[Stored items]
——————

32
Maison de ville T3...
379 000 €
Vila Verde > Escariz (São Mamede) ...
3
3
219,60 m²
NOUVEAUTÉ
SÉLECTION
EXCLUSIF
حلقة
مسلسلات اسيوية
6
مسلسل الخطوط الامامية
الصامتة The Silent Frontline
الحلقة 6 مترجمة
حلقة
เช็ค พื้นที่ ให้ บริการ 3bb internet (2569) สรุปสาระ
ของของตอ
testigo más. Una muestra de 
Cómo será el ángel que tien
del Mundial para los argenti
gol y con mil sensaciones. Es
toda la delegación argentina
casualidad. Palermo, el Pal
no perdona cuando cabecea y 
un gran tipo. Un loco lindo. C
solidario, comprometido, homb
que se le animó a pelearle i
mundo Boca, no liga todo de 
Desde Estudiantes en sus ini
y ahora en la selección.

——————

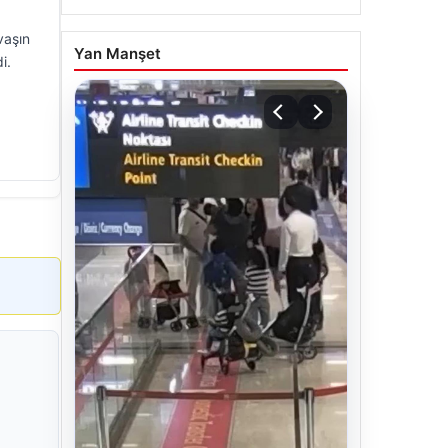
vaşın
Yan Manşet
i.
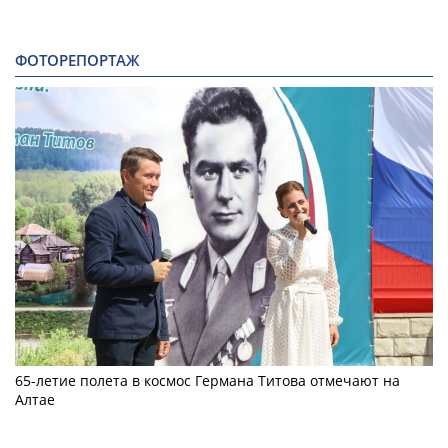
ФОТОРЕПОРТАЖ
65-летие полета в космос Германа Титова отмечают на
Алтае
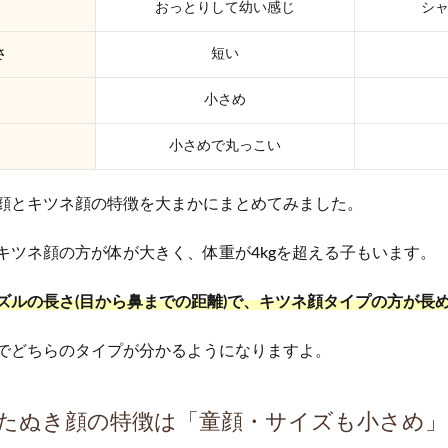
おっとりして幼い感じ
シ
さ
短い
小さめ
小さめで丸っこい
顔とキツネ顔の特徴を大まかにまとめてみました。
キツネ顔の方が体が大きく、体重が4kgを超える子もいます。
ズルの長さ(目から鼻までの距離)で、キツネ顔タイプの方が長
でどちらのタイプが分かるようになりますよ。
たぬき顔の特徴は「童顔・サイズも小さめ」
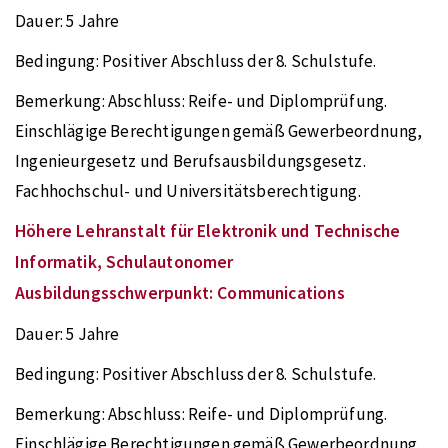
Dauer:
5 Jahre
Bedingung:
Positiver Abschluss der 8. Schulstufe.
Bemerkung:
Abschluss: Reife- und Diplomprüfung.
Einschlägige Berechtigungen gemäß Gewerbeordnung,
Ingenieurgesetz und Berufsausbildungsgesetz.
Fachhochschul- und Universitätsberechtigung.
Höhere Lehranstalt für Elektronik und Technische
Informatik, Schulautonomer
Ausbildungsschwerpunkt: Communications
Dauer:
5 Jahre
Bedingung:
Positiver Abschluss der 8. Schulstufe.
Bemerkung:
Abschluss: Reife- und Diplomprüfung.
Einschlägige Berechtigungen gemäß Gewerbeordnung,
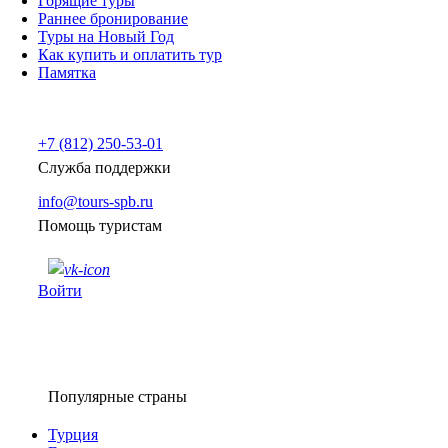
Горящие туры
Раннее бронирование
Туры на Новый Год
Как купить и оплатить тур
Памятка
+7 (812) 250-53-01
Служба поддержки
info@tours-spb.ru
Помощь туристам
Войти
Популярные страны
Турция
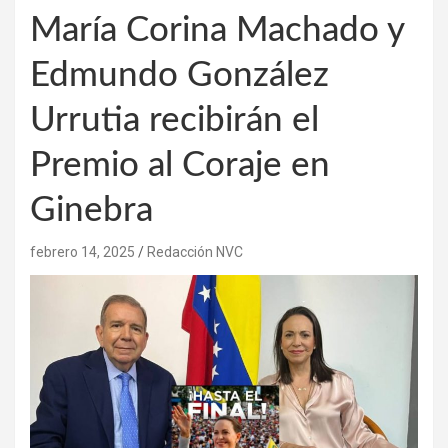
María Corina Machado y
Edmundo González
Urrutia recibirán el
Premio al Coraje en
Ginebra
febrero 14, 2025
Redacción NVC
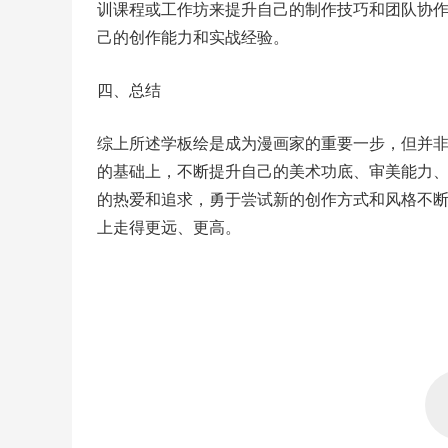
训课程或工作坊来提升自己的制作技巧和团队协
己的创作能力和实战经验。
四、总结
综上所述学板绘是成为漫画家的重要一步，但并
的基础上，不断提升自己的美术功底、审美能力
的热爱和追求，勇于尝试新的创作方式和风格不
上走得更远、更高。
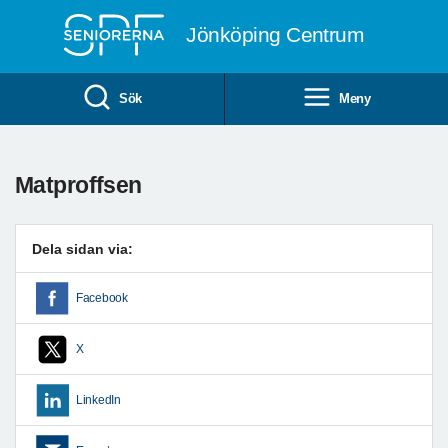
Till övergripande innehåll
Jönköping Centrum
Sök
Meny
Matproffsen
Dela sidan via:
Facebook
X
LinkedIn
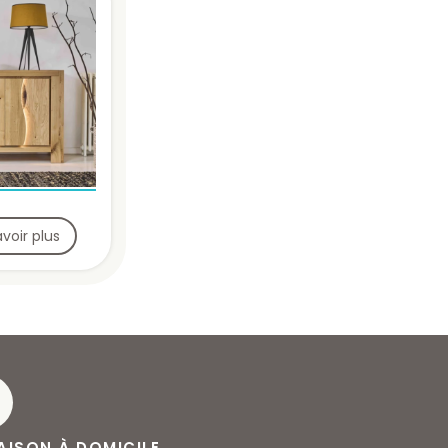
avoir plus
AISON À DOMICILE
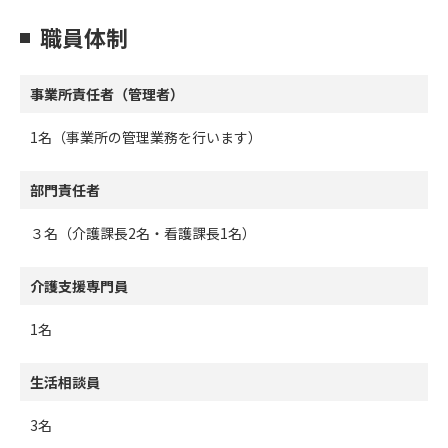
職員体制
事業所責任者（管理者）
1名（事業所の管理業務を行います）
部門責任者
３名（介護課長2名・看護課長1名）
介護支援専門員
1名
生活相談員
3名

——————

--- Prompt ---
Which lines run from the one holding "الصامتة The Silent Frontline" through the one holding "y ahora en la selección." in the records above? Repeat them exactly, both included, and nothing more.

--- Your solution ---
الصامتة The Silent Frontline
الحلقة 6 مترجمة
حلقة
เช็ค พื้นที่ ให้ บริการ 3bb internet (2569) สรุปสาระ
ของของตอ
testigo más. Una muestra de 
Cómo será el ángel que tien
del Mundial para los argenti
gol y con mil sensaciones. Es
toda la delegación argentina
casualidad. Palermo, el Pal
no perdona cuando cabecea y 
un gran tipo. Un loco lindo. C
solidario, comprometido, homb
que se le animó a pelearle i
mundo Boca, no liga todo de 
Desde Estudiantes en sus ini
y ahora en la selección.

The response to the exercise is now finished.